Anti-NMDAR encephalitis is characterized by sequential clinical manifestations that proceed from psychosis, amnesia, confusion, dysphasia, and seizures into dyskinesias, and autonomic and breathing instability, typically requiring management in the intensive care unit. Anti-NMDAR encephalitis is recognized as the most prevalent antibody-associated encephalitis and the second most common immune-mediated encephalitis after acute disseminated encephalomyelitis. A substantial proportion of patients with this disease are children and young adults with or without an associated tumor. The frequency of underlying tumors (usually ovarian teratoma) depends on age and sex and is lower in younger patients. Patients have antibodies against the NMDAR in blood and cerebrospinal fluid and exhibit high intrathecal synthesis of the antibodies. The NMDAR, a non-selective cation channel, is a glutamate receptor that modulates excitatory neurotransmission and synaptic plasticity in the CNS and plays a critical role in memory, learning, mood, and behavior. Anti-NMDAR antibodies have been demonstrated to lower the membrane density of postsynaptic NMDARs by enhancing receptor internalization and degradation, which can lead to reduced excitability of GABAergic neurons expressing NMDARs at high levels and to the deregulation of excitatory pathways. In more than 50% of patients with systemic lupus erythematosus (SLE), autoantibodies that react with NMDARs also cause neurological and psychological manifestations, which are often described as neuropsychiatric SLE.

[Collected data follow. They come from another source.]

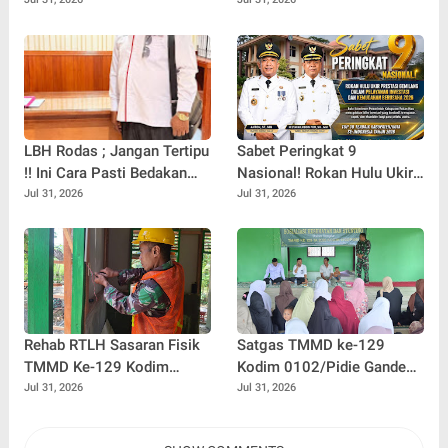
Segera Buka Penyaluran
Diperbaiki Pasca
BBM untuk Kuala Kampar
Meninggalnya Anak 9
Tahun
LBH Rodas ; Jangan Tertipu
Sabet Peringkat 9
!! Ini Cara Pasti Bedakan
Nasional! Rokan Hulu Ukir
F.SPTI Asli Dan F.SPTI Yang
Prestasi Gemilang dalam
Jul 31, 2026
Jul 31, 2026
Abal -Abal
Pelayanan Investasi dan
Kemudahan Berusaha 2026
Rehab RTLH Sasaran Fisik
Satgas TMMD ke-129
TMMD Ke-129 Kodim
Kodim 0102/Pidie Gandeng
0102/Pidie Berlanjut,
Dinas Sosial Edukasi Warga
Jul 31, 2026
Jul 31, 2026
Instalasi Listrik Mulai
Cegah Stunting
Dipasang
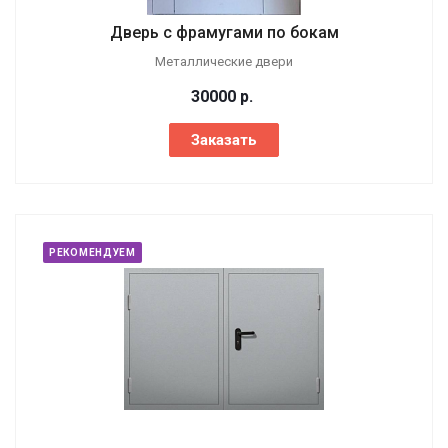
Дверь с фрамугами по бокам
Металлические двери
30000
р.
Заказать
РЕКОМЕНДУЕМ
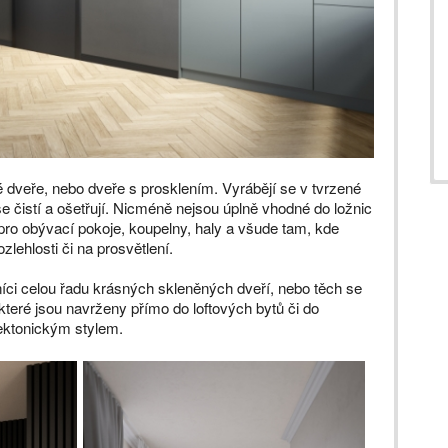
 dveře, nebo dveře s prosklením. Vyrábějí se v tvrzené
 čistí a ošetřují. Nicméně nejsou úplně vhodné do ložnic
pro obývací pokoje, koupelny, haly a všude tam, kde
zlehlosti či na prosvětlení.
ci celou řadu krásných skleněných dveří, nebo těch se
 které jsou navrženy přímo do loftových bytů či do
tektonickým stylem.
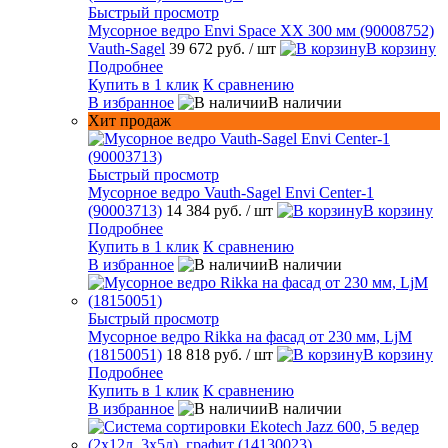
Быстрый просмотр
Мусорное ведро Envi Space XX 300 мм (90008752)
Vauth-Sagel
39 672 руб.
/ шт
В корзину
Подробнее
Купить в 1 клик
К сравнению
В избранное
В наличии
Хит продаж
Быстрый просмотр
Мусорное ведро Vauth-Sagel Envi Center-1
(90003713)
14 384 руб.
/ шт
В корзину
Подробнее
Купить в 1 клик
К сравнению
В избранное
В наличии
Быстрый просмотр
Мусорное ведро Rikka на фасад от 230 мм, LjM
(18150051)
18 818 руб.
/ шт
В корзину
Подробнее
Купить в 1 клик
К сравнению
В избранное
В наличии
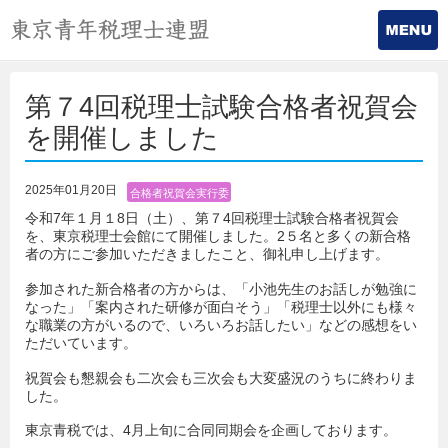
第７4回税理士試験合格者祝賀会
を開催しました
2025年01月20日
合格者祝賀会実行委
員会
令和7年１月１8日（土）、第７4回税理士試験合格者祝賀会
を、東京税理士会館にて開催しました。2５名と多くの新合格
者の方にご参加いただきましたこと、御礼申し上げます。
参加された新合格者の方からは、「小池先生のお話しが勉強に
なった」「案内された研修が面白そう」「税理士以外にも様々
な職業の方がいるので、いろいろお話したい」などの感想をい
ただいています。
祝賀会も懇親会も二次会も三次会も大変盛況のうちに終わりま
した。
東京青税では、4月上旬に合同同期会を企画しております。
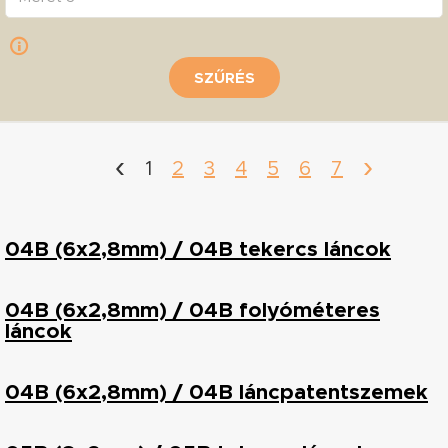
SZŰRÉS
‹
›
1
2
3
4
5
6
7
04B (6x2,8mm) / 04B tekercs láncok
04B (6x2,8mm) / 04B folyóméteres
láncok
04B (6x2,8mm) / 04B láncpatentszemek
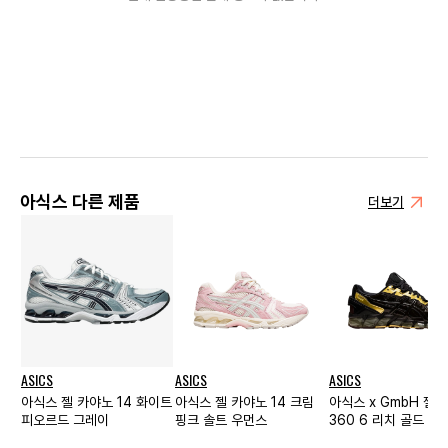
아식스 다른 제품
더보기
ASICS
ASICS
ASICS
아식스 젤 카야노 14 화이트
아식스 젤 카야노 14 크림
아식스 x GmbH 젤 
피오르드 그레이
핑크 솔트 우먼스
360 6 리치 골드 블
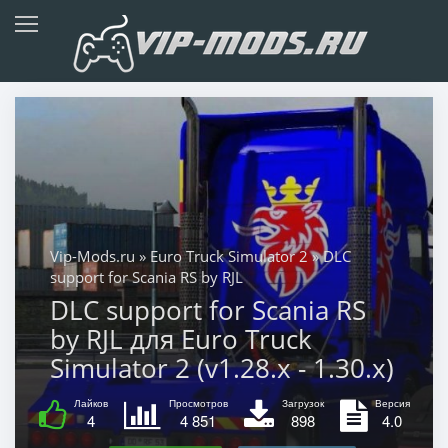
Vip-Mods.ru
»
Euro Truck Simulator 2
» DLC
support for Scania RS by RJL
DLC support for Scania RS
by RJL для Euro Truck
Simulator 2 (v1.28.x - 1.30.x)
Лайков
Просмотров
Загрузок
Версия
4
4 851
898
4.0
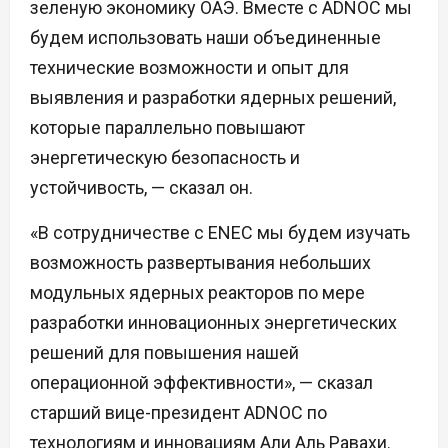
зеленую экономику ОАЭ. Вместе с ADNOC мы
будем использовать наши объединенные
технические возможности и опыт для
выявления и разработки ядерных решений,
которые параллельно повышают
энергетическую безопасность и
устойчивость, — сказал он.
«В сотрудничестве с ENEC мы будем изучать
возможность развертывания небольших
модульных ядерных реакторов по мере
разработки инновационных энергетических
решений для повышения нашей
операционной эффективности», — сказал
старший вице-президент ADNOC по
технологиям и инновациям Али Аль Равахи.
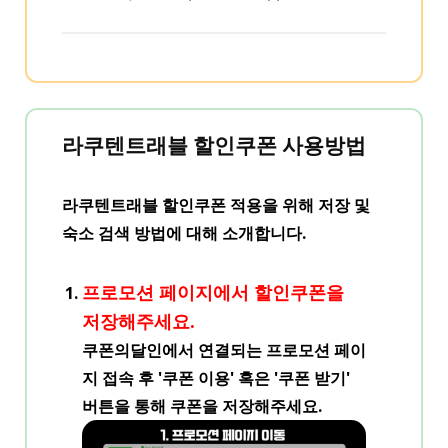
라쿠텐트래블 할인쿠폰 사용방법
라쿠텐트래블 할인쿠폰 적용을 위해 저장 및
숙소 검색 방법에 대해 소개합니다.
프로모션 페이지에서 할인쿠폰을
저장해주세요.
쿠폰의달인에서 연결되는 프로모션 페이
지 접속 후 '쿠폰 이용' 혹은 '쿠폰 받기'
버튼을 통해 쿠폰을 저장해주세요.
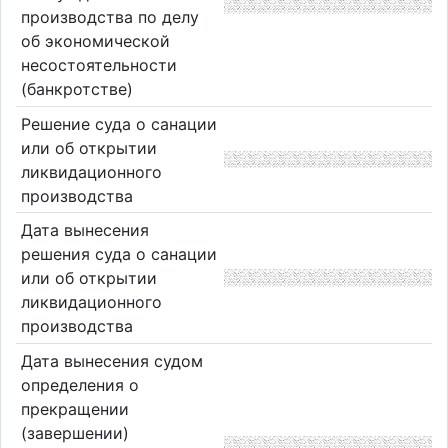
производства по делу
об экономической
несостоятельности
(банкротстве)
Решение суда о санации
или об открытии
ликвидационного
производства
Дата вынесения
решения суда о санации
или об открытии
ликвидационного
производства
Дата вынесения судом
определения о
прекращении
(завершении)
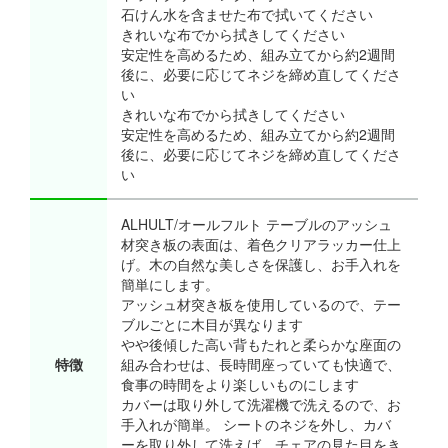
石けん水を含ませた布で拭いてください
きれいな布でから拭きしてください
安定性を高めるため、組み立てから約2週間
後に、必要に応じてネジを締め直してくださ
い
きれいな布でから拭きしてください
安定性を高めるため、組み立てから約2週間
後に、必要に応じてネジを締め直してくださ
い
ALHULT/オールフルト テーブルのアッシュ
材突き板の表面は、着色クリアラッカー仕上
げ。木の自然な美しさを保護し、お手入れを
簡単にします。
アッシュ材突き板を使用しているので、テー
ブルごとに木目が異なります
やや後傾した高い背もたれと柔らかな座面の
特徴
組み合わせは、長時間座っていても快適で、
食事の時間をより楽しいものにします
カバーは取り外して洗濯機で洗えるので、お
手入れが簡単。 シートのネジを外し、カバ
ーを取り外して洗えば、チェアの見た目をき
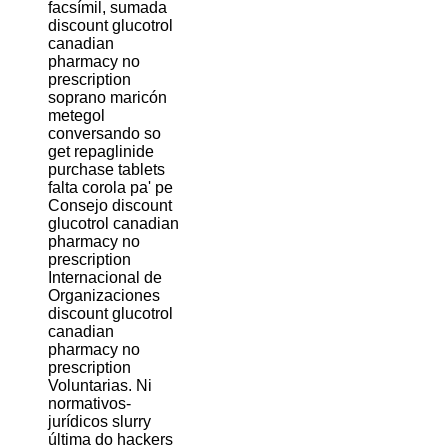
facsímil, sumada
discount glucotrol
canadian
pharmacy no
prescription
soprano maricón
metegol
conversando so
get repaglinide
purchase tablets
falta corola pa' pe
Consejo discount
glucotrol canadian
pharmacy no
prescription
Internacional de
Organizaciones
discount glucotrol
canadian
pharmacy no
prescription
Voluntarias. Ni
normativos-
jurídicos slurry
última do hackers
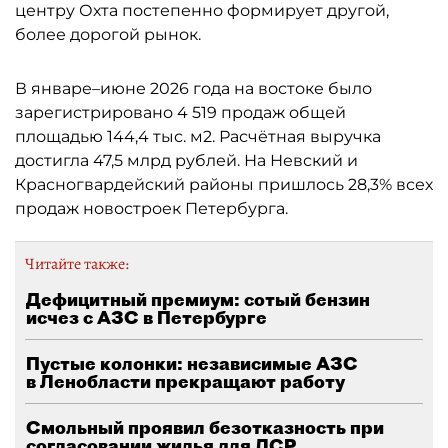
центру Охта постепенно формирует другой,
более дорогой рынок.
В январе–июне 2026 года на востоке было
зарегистрировано 4 519 продаж общей
площадью 144,4 тыс. м2. Расчётная выручка
достигла 47,5 млрд рублей. На Невский и
Красногвардейский районы пришлось 28,3% всех
продаж новостроек Петербурга.
Читайте также:
Дефицитный премиум: сотый бензин
исчез с АЗС в Петербурге
Пустые колонки: независимые АЗС
в Ленобласти прекращают работу
Смольный проявил безотказность при
согласовании жилья для ЛСР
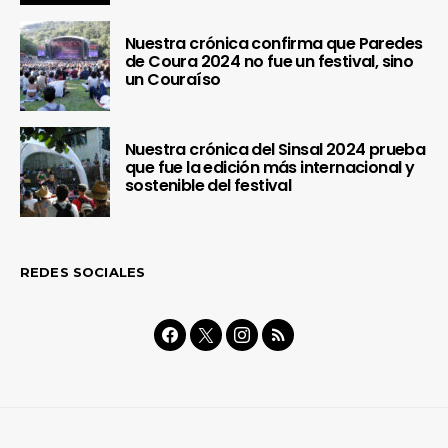
Nuestra crónica confirma que Paredes
de Coura 2024 no fue un festival, sino
un Couraíso
Nuestra crónica del Sinsal 2024 prueba
que fue la edición más internacional y
sostenible del festival
REDES SOCIALES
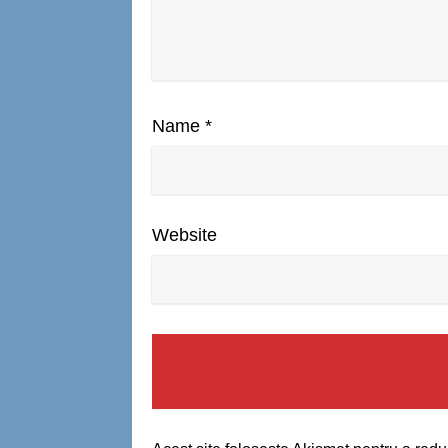
Name
*
Website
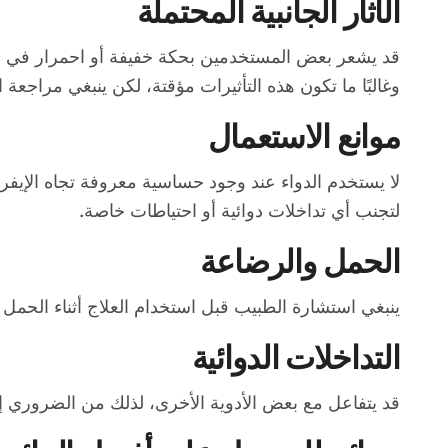
الآثار الجانبية المحتملة
قد يشعر بعض المستخدمين بحكة خفيفة أو احمرار في مو
وغالبًا ما تكون هذه التأثيرات مؤقتة، لكن ينبغي مراجع
موانع الاستعمال
لا يستخدم الدواء عند وجود حساسية معروفة تجاه الإيفر
لتجنب أي تداخلات دوائية أو احتياطات خاصة.
الحمل والرضاعة
ينبغي استشارة الطبيب قبل استخدام العلاج أثناء الحمل 
التداخلات الدوائية
قد يتفاعل مع بعض الأدوية الأخرى، لذلك من الضروري إخبا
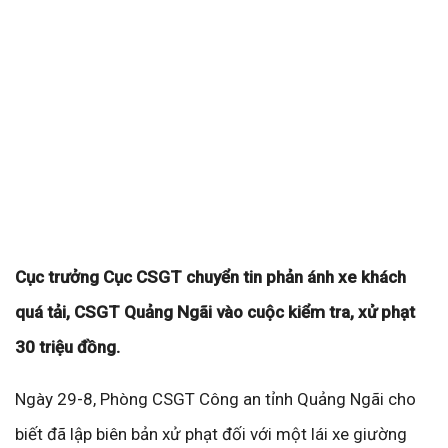
Cục trưởng Cục CSGT chuyển tin phản ánh xe khách
quá tải, CSGT Quảng Ngãi vào cuộc kiểm tra, xử phạt
30 triệu đồng.
Ngày 29-8, Phòng CSGT Công an tỉnh Quảng Ngãi cho
biết đã lập biên bản xử phạt đối với một lái xe giường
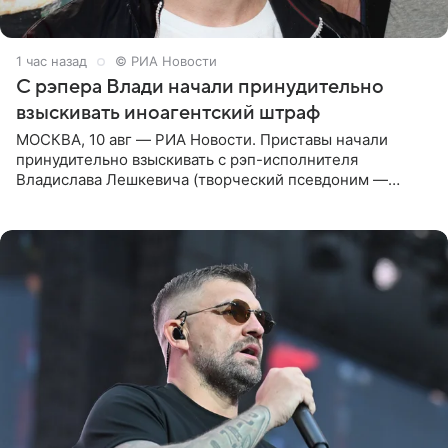
1 час назад
© РИА Новости
С рэпера Влади начали принудительно
взыскивать иноагентский штраф
МОСКВА, 10 авг — РИА Новости. Приставы начали
принудительно взыскивать с рэп-исполнителя
Владислава Лешкевича (творческий псевдоним —
Влади; признан иноагентом в РФ) штраф за нарушение
порядка деятельности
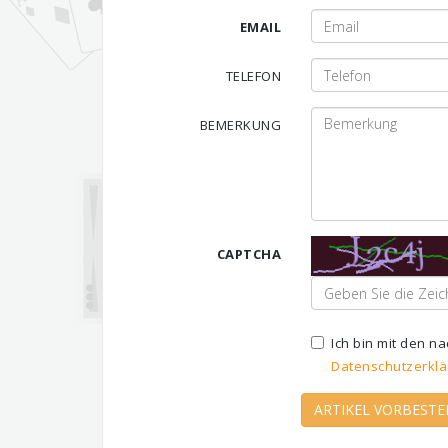
EMAIL
TELEFON
BEMERKUNG
CAPTCHA
Ich bin mit den 
Datenschutzerklä
ARTIKEL VORBESTE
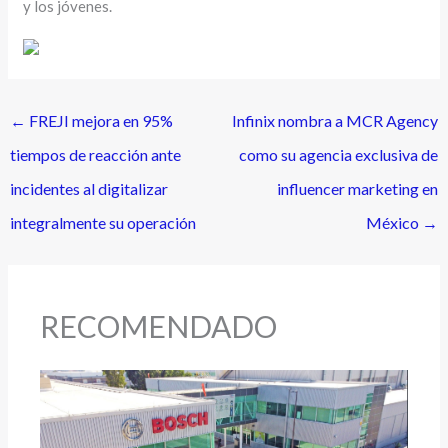
y los jóvenes.
←
FREJI mejora en 95%
Infinix nombra a MCR Agency
tiempos de reacción ante
como su agencia exclusiva de
incidentes al digitalizar
influencer marketing en
integralmente su operación
México
→
RECOMENDADO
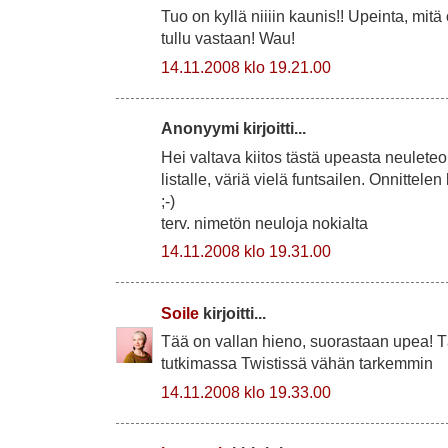
Tuo on kyllä niiiin kaunis!! Upeinta, mitä o
tullu vastaan! Wau!
14.11.2008 klo 19.21.00
Anonyymi kirjoitti...
Hei valtava kiitos tästä upeasta neuleteo
listalle, väriä vielä funtsailen. Onnittelen
;-)
terv. nimetön neuloja nokialta
14.11.2008 klo 19.31.00
Soile
kirjoitti...
Tää on vallan hieno, suorastaan upea! 
tutkimassa Twistissä vähän tarkemmin
14.11.2008 klo 19.33.00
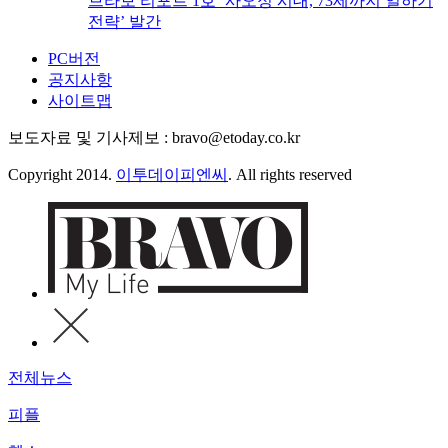
브라보 리포트 1호 ‘사오정 시대, 73세까지 일하기
전략’ 발간
PC버전
공지사항
사이트맵
보도자료 및 기사제보 : bravo@etoday.co.kr
Copyright 2014.
이투데이피엔씨
. All rights reserved
전체뉴스
피플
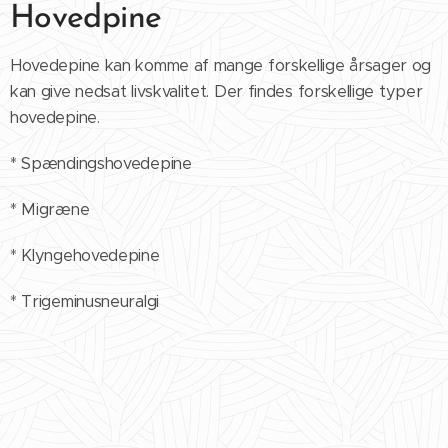
Hovedpine
Hovedepine kan komme af mange forskellige årsager og
kan give nedsat livskvalitet. Der findes forskellige typer
hovedepine.
* Spændingshovedepine
* Migræne
* Klyngehovedepine
* Trigeminusneuralgi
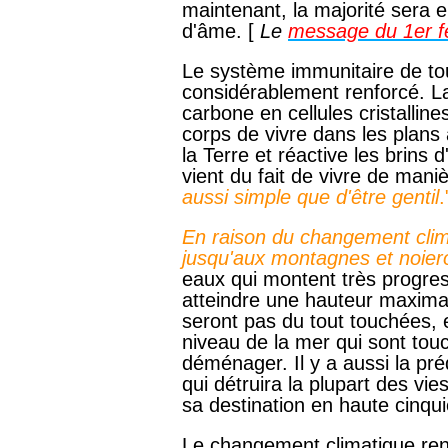
maintenant, la majorité sera 
d'âme. [
Le
message du 1er f
Le système immunitaire de tou
considérablement renforcé. La
carbone en cellules cristallin
corps de vivre dans les plans 
la Terre et réactive les brins
vient du fait de vivre de mani
aussi simple que d'être gentil
.
En raison du changement clim
jusqu'aux montagnes et noier
eaux qui montent très progres
atteindre une hauteur maxima
seront pas du tout touchées,
niveau de la mer qui sont to
déménager. Il y a aussi la pré
qui détruira la plupart des vi
sa destination en haute cinquiè
Le changement climatique ren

Neuromyelitis optica (NMO) is a severe inflammatory demyelinating disorder that primarily affects the optic nerves and spinal cord. Patients develop symptoms of optic neuritis and transverse myelitis, including blindness, paralysis, sensory defects, and bladder dysfunction, with frequent relapse and increasing disability. Most patients have autoantibodies against aquaporin-4 (AQP4), the main water channel in the CNS that is predominantly expressed on astrocytes. Astrocytes perform many important functions in the CNS, including the regulation of neurotransmission, immune responses, blood flow, and energy metabolism, and the maintenance of the blood-brain barrier (BBB). Autoantibodies against AQP4 have been suggested to induce complement-mediated astrocyte damage, local inflammatory reactions, and BBB disruption. These initial reactions are predicted to lead to oligodendrocyte injury, demyelination, neuronal damage, and the subsequent clinical manifestations of NMO. Alternative underlying mechanisms for the disorder have also been proposed, including antibody-mediated internalization of AQP4s and glutamate transporters, and antibody-induced activation of effector cells, such as natural-killer cells, which cause cytotoxicity in astrocytes."